I’d be remiss if I didn’t spend a little more time ranting about just how uniquely pathetic the game’s UI is. It’s barely any better looking than a zoomed out Excel spreadsheet, and every bit as tedious to use . There’s a kind of beauty in intricate complexity, but ARK: Survival Evolved’s interface is neither beautiful nor logical. They could have easily simplified the crafting and tech tree systems without compromising on any of the more challenging elements of the game or at least made the fonts and items in the Inventory visible to the human eye so the player isn’t forced to literally put a magnifying glass over their computer screen just to make sure they don’t accidentally waste their time and resources constructing a new spear instead of equipping one they already have; in the middle of battling a sabretooth. The UI is so un-intuitive, that it doesn’t just break any immersion you may have in the game; it renders it impossible. Because even a game with the most pristine graphics (which mind you, ARK doesn’t have to begin with) would be instantly ruined by some giant disgusting text in the most gaudy font looming over an item, NPC, or structure.
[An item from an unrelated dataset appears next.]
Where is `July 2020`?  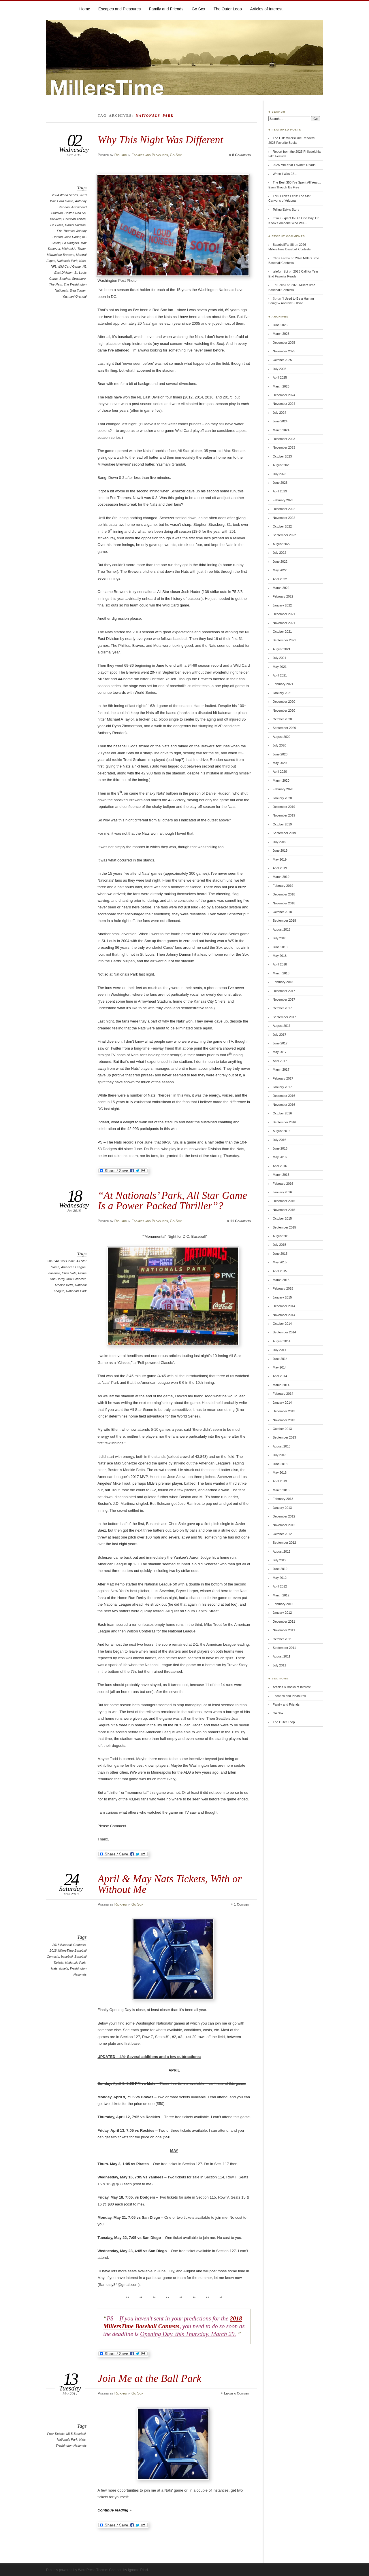 July 2020 is located at coordinates (279, 745).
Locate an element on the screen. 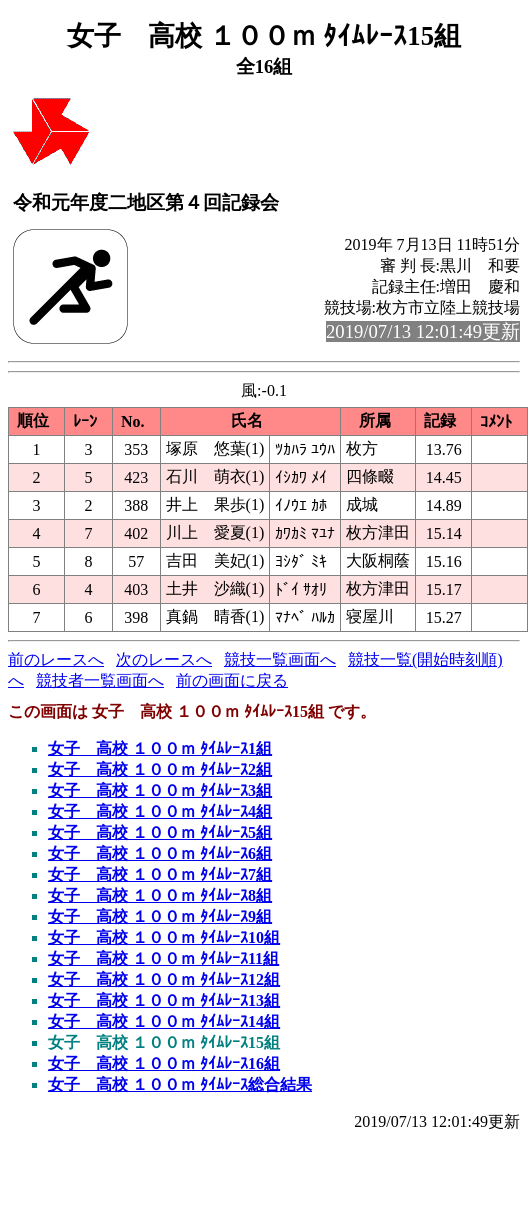  女子 高校 １００ｍ ﾀｲﾑﾚｰｽ1組 is located at coordinates (160, 748).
The game mechanics are clunky and the engine it uses make it look like it was designed in 2002. The graphics simply cannot justify the 100 GB of storage you’ll need to keep it on your system; not to mention the hefty price tag and DLCs. You may excuse the shoddy graphics by saying the game is still in Beta, but it isn’t; ARK: Survival Evolved was launched in 2015, which means the developers had five years iron out these issues, but chose not to. The close quarter’s combat system is about as refined as taking two plastic toys and smashing them together; but not nearly as emotionally gratifying. In ARK: Survival Evolved’s defence, there’s a lot to explore, but you won’t experience even a fraction of it because the only viable strategy to stay alive, is to build a base along the coast and retreat to the high seas every time you see the silhouette of something remotely threatening. If there’s any semblance of a story to the game, I never came across a single scrap of evidence in my 100 hour play through.
And then there’s the grind. Levelling up your character so you can learn the recipes to unlock high tier gear starts off fairly straight forward, but soon devolves into an uninspired grinding session. You’ll find yourself performing mundane tasks like picking berries to make potions you’ll never use and crafting wooden containers just to fill your XP meter, because they’re a quicker and more reliable source of experience than hunting down friggin prehistoric beasts. If anything; ARK is as much a blueberry picking simulator as it is a survival game with dinosaurs.
The only reason I’ll never give up on ARK: Survival Evolved entirely is because of just how attractive I find the game conceptually. The idea of having an army of extinct reptilians to do one’s bidding, is certainly appealing to the male psyche. The only problem, is literally everything else. While not a bad experience by any stretch of the imagination, it fails to be Minecraft with dinosaurs, and that’s a tragedy. For something with such a brilliant overarching theme, that should have guaranteed it a place as one of the best survival games of the decade; ARK: Survival Evolved fails on too many fronts to make the cut. I would rate it 5.5 on 10. It’s definitely worth a try, but the 100 GB of storage space it hogs up could be used for better things.